То и другое необходимо в равной степени — как объективность истории в качестве другого, существующего и без меня, так и субъективность этого «теперь», без которого то другое не имеет для меня смысла. Одно обретает действительную жизненность благодаря другому. Каждое из них в отдельности лишает историю ее действительности, либо превращает ее! в бесконечное знание, наполненное любым содержанием, либо предает ее забвению.
Но как осуществляется соединение обоих моментов? Не посредством рационального метода. Движение одного контролирует движение другого, одновременно способствуя ему.
Эта основная ситуация исторического сознания определяет способ того, как мы обнаруживаем структуру истории в ее целостности. Отказаться от этого невозможно, ибо тогда-то убеждение станет неожиданно и неконтролируемо господствовать над нашими
275
воззрениями. Осуществить его означает оставить его нерешенным, тогда как оно ведь есть фактор сознания нашего бытия.
В то время как исследование и экзистенция с ее сознанием бытия осуществляется в напряженном соотношении друг с другом, в самом исследовании царит напряжение как в целом, так и в мельчайшей его области. Историческое осознание тотальности в сочетании с любовью и близостью к особенному создает представление о мире, в котором человек можег жить, оставаясь самим собой и сохраняя свою почву. Открытость в даль истории и самоотождествление с настоящим, понимание истории в целом и жизнь в истоках настоящего — в напряженности всех этих факторов становится возможным такой человек, который, будучи отброшен в свою абсолютную истооичность, приходит к пониманию самого себя.
Картина всемирной истории и осознание ситуации в настоящем определяют друг друга. Так же, как я вижу целостность прошлого, я познаю и настоящее. Чем более глубоких пластов я достигаю в прошлом, тем интенсивнее я участвую в ходе событий настоящего.
К чему я принадлежу, во имя чего я живу — все это я узнаю в зеркале истории. «Тот, кто неспособен осмыслить три тысячелетия, существует во тьме несведущим, ему остается жить сегодняшним днем» — это означает: осознание смысла, затем осознание места (ориентацию) и прежде всего осознание субстанции.
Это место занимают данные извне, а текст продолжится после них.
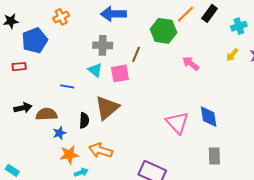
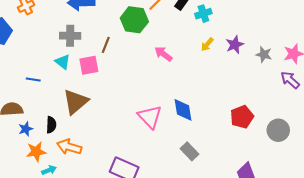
cyan cross: (239, 26) -> (203, 14), moved
black semicircle: (84, 120) -> (51, 125), moved
gray rectangle: (214, 156) -> (189, 151), turned -42

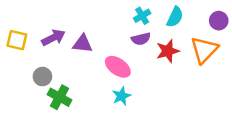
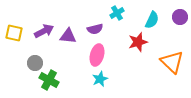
cyan semicircle: (175, 17) -> (152, 20), moved
purple semicircle: (141, 39) -> (95, 29), moved
orange triangle: (204, 50) -> (172, 62), moved, turned -30
pink ellipse: (118, 67) -> (97, 55), turned 70

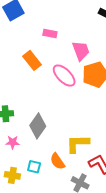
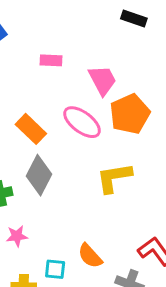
orange rectangle: (32, 60) -> (31, 129), moved
gray diamond: (38, 126) -> (39, 175), moved
yellow L-shape: (78, 144) -> (114, 178), moved

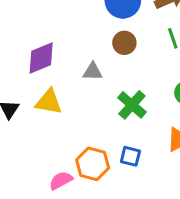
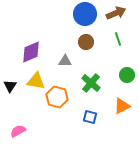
orange hexagon: (93, 164) -> (57, 97), moved
pink semicircle: (61, 181) -> (18, 131), moved

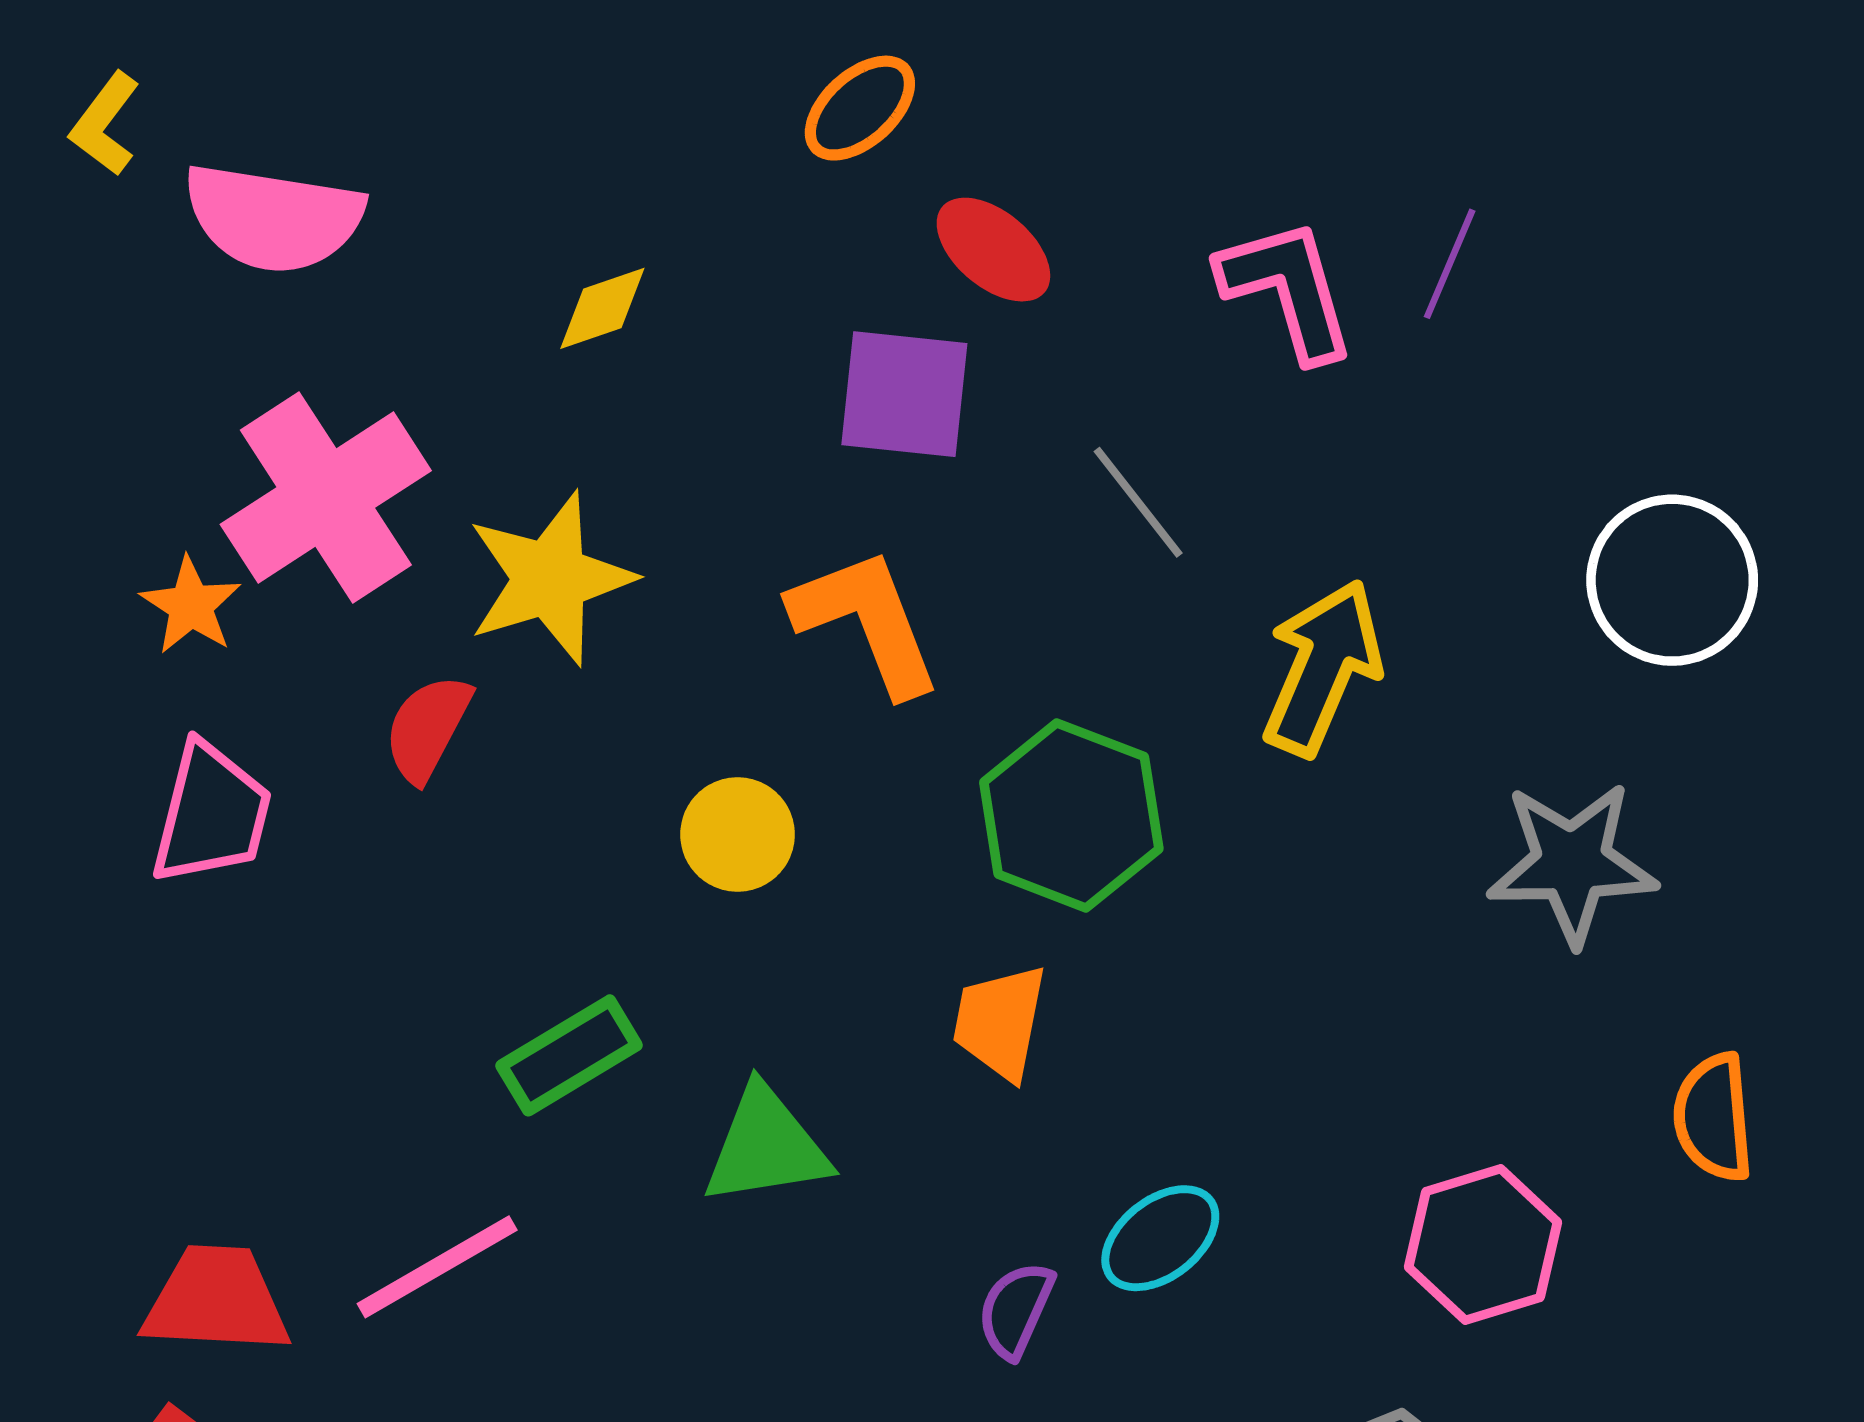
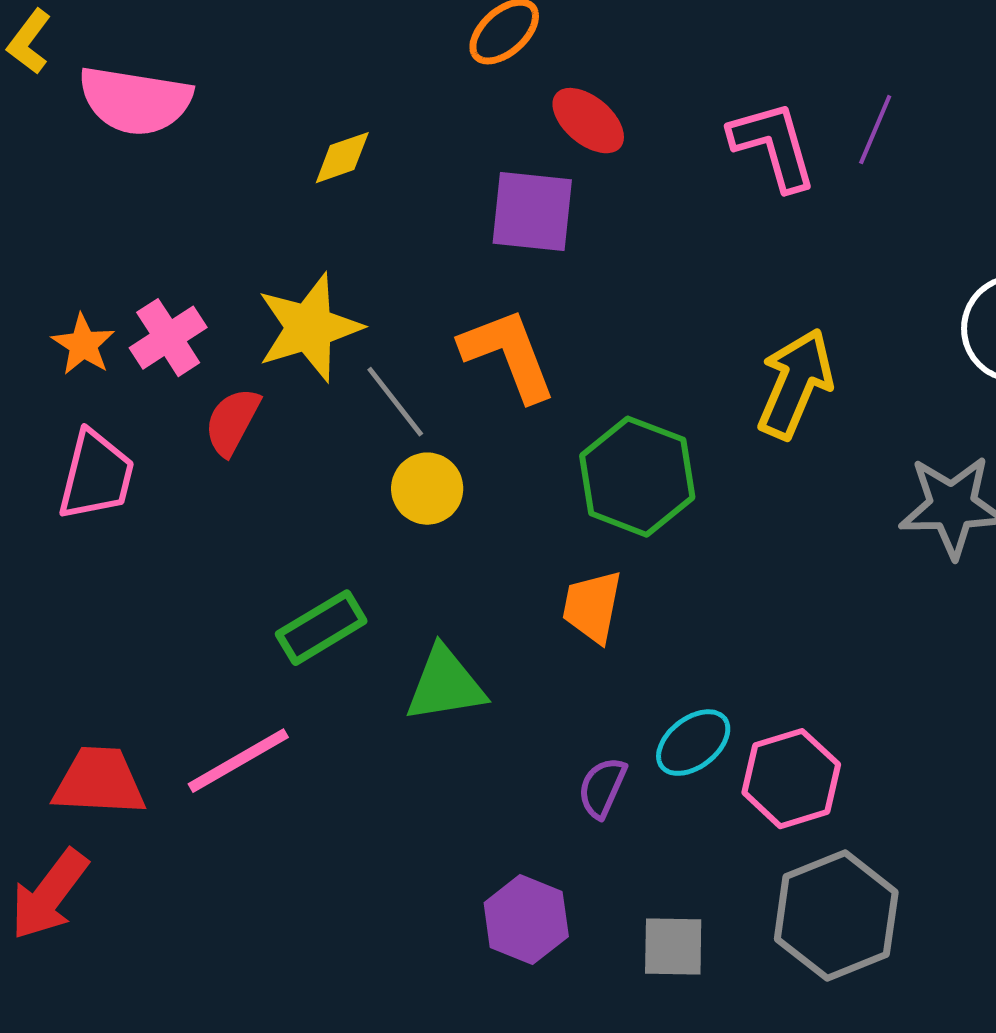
pink cross: (326, 498) -> (168, 338), moved, size x0.6
gray line: (1138, 502) -> (395, 402), moved
pink hexagon: (1483, 1245) -> (791, 779), moved

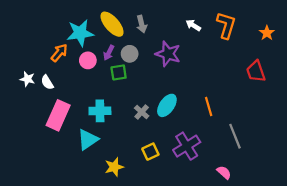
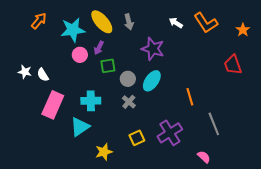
orange L-shape: (226, 25) -> (206, 23), turned 130
orange arrow: (59, 53) -> (39, 21), moved
gray circle: (130, 54) -> (128, 79), moved
cyan ellipse: (167, 105) -> (152, 81), moved

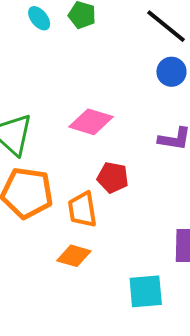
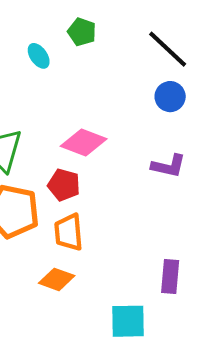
cyan ellipse: (39, 18) -> (39, 56), moved
red pentagon: (113, 178) -> (64, 185), moved

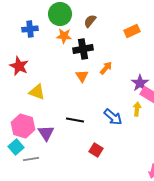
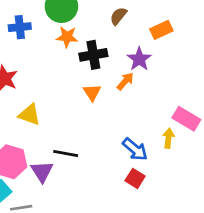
brown semicircle: (90, 21) -> (118, 16), moved
purple star: (140, 83) -> (139, 59), moved
black line: (75, 120) -> (66, 153), moved
red square: (96, 150) -> (135, 178), moved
Поразительно, что от нас может уйти настоящее, что мы можем потерять действительность из-за того, что мы живем как бы где-то в ином месте, живем фантастической жизнью, в истории, и сторонимся полноты настоящего. Однако неправомерно и господство настоящего момента, неправомерна жизнь данным мгновением без воспоминания и без будущего. Ибо такая жизнь означает утрату человеческих возможностей во все более пустом «теперь», где уже ничего не сохранилось от полноты того «теперь», которое уходит своими корнями в вечно настоящее.
Загадка наполненного «теперь» никогда не будет разрешена, но она все углубляется историческим сознанием. Глубина этого «теперь» открывается только вместе с прошлым и будущим, с воспоминанием и идеей, на которую я ориентируюсь в моей жизни. Тогда вечное настоящее становится для меня достоверным в его историческом образе, в вере, принявшей историческое обличье.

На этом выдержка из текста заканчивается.